Avito.ru, the Russian equivalent of Craigslist, has been flooded with ads offering meteorites from Chelyabinsk, site of the dramatic Feb. 15 explosion that injured more than 1,000 people. Listings are also starting to turn up on EBay. Prices range from less than $20, for fragments weighing about 100 grams (a little over 3 ounces), to more than $3,300 for a meteorite described as “the size of an egg.”
Some samples of the deals on offer:
• An eBay ad offers “samples from the scene of a Chelyabinsk meteorite” for $200. The vendor admits: “We aren’t sure for 100% that it is a meteorite.”
• A vendor on Avito.ru is proposing a “private tour of the crash site and sightseeing excursion of the destruction” for $167, including airport pickup.
• A second vendor on Avito.ru is asking about $3,300 for a meteorite “found near the zinc factory.”
That sounds like a lot. But, says Rob Elliott, a meteorite dealer near Edinburgh, “Any serious collector is going to want a piece.” (Yes, there are serious meteorite collectors and dealers, as well as national and international associations of meteorite enthusiasts.)
The RIA-Novosti news agency quoted Russian scientists as saying the Chelyabinsk meteor was made of “ordinary chondrites,” with iron content of about 10 percent. “This sounds like a very common type of meteorite,” Elliott says, “but it has the added attraction of the fireball and being seen by so many people and doing so much damage.”
What if you’re not a serious collector but still want your own piece of the biggest object to enter Earth’s atmosphere in more than a century? What should you expect to pay?

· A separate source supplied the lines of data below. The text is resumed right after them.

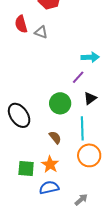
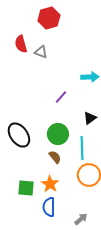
purple line: (78, 77) -> (61, 97), moved
green circle: (60, 103) -> (58, 134), moved
blue semicircle: (49, 188) -> (49, 207), turned -78

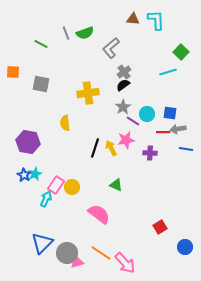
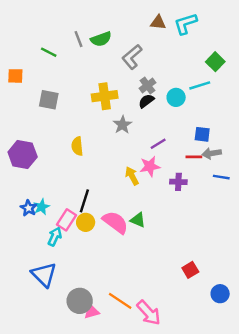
cyan L-shape: (156, 20) -> (186, 24), turned -105
orange square: (13, 72) -> (15, 76), moved
yellow cross: (88, 93) -> (105, 96), moved
gray star: (123, 107) -> (122, 125), moved
cyan circle: (147, 114) -> (176, 97), moved
purple line: (133, 121) -> (158, 144), turned -64
purple hexagon: (28, 142) -> (23, 155), moved
black line: (95, 148) -> (84, 201), moved
pink semicircle: (99, 214) -> (115, 222), moved
blue triangle: (42, 243) -> (44, 275), moved, turned -30

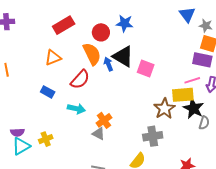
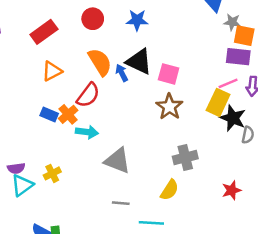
red rectangle: (64, 25) -> (44, 32), moved
gray star: (206, 26) -> (232, 22), moved
red circle: (101, 32) -> (93, 19), moved
yellow rectangle: (183, 95) -> (218, 102), turned -55
brown star: (164, 109) -> (169, 107), moved
orange cross: (104, 120) -> (68, 114), moved
gray triangle: (99, 134) -> (117, 161), size x1.6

Meteorites are subject to the laws of supply and demand that govern earthly objects, says Mark Ford, a longtime collector who is chairman of the British and Irish Meteorite Society. “Some meteorite falls are just a few kilograms, and they tend to be more valuable.” Ford says he’s heard of some particularly rare specimens fetching as much as $1,000 per gram.
However, the Chelyabinsk meteor was enormous—NASA estimated its weight at between 7,000 and 10,000 tons—which means lots of meteorites probably fell, and prices are likely to be lower. That’s the good news for potential buyers. The bad news, Ford says, is that “if you buy now, you’ll pay too much.” Prices typically plummet after the initial excitement of a major meteorite fall, he says.
An even bigger risk is that what you buy won’t be a meteorite at all. Russian authorities have issued a stern warning to online vendors, saying that police “will be monitoring advertising around the clock” and that anyone selling phony meteorites “will be immediately prosecuted.”
Exactly how Russian police are going to authenticate meteorites was not explained. In the meantime, Scottish dealer Elliott says he has looked at a number of online ads for purported Chelyabinsk meteorites, “and so far I haven’t seen any meteorites. All I’ve seen is a lot of old rocks.”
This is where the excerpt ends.